Barnes served on the Oregon State Bar Board of Governors from 1974-77, when the Client Security Fund and Professional Liability Fund were established. He was inducted into the American College of Trial Lawyers in 1980. In 1997 Barnes received the Learned Hand Award from the American Jewish Federation. That same year he was named an honorary alumnus of Lewis and Clark Law School and has served on its board of visitors since that time. In 2015 he received the Oregon State Bar President’s Award for Public Service. He received the Ken Morrow Lifetime Achievement Award in 2017 from the Oregon Criminal Defense Lawyers Association. The award recognizes the lifelong commitment and significant achievements of attorneys working in the defense community and those who have made important contributions to the administration of justice. It was at that award ceremony that Judge Anna Brown first heard a comprehensive accounting of the range of the achievements of “Mr. Ellis” over the decades she has known him. She says, “As much as we all admire Barnes—those of us who’ve had a chance to see him in his professional role in a variety of capacities—you would never know there is something to admire if you just waited for Barnes to tell the story of himself.”
When asked about his work life, Barnes replied, “I’ve always felt that the role of a lawyer is to be a good citizen. The benefit is that you’re not just locked in to one business, you get to deal with a range of clients and the issues that they have, and you get to deal with things in the community where maybe you can make a difference. It’s not that I feel an obligation to do that, it’s what makes life full and rich. That’s what I’ve enjoyed.”
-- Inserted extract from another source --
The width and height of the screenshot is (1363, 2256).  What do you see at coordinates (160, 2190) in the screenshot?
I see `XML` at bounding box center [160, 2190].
In his leisure hours, Barnes is an avid reader (lots of American history), a sometimes-successful vegetable gardener, and an amateur carpenter. From 1997 to 2002 he and his family did much of the work themselves on the family beach house in Cove Beach. At the picnic of Barnes’ life, he could grow the salad and build the picnic table. Judge Brown describes him as “A truly quiet and humble person. Hilariously funny, smart as a whip, willing to be patient and to teach people, but not sing his own symphony.” If a choir was to sing Barnes’ praises, some strong voices might come from his extended family with its six children and 12 grandchildren. Barnes notes, “It’s just been a pleasure and opportunity to work with all of them.”
Barnes Ellis, the U.S. District Court of Oregon Historical Society is profoundly grateful for your service to our state and to the legal community.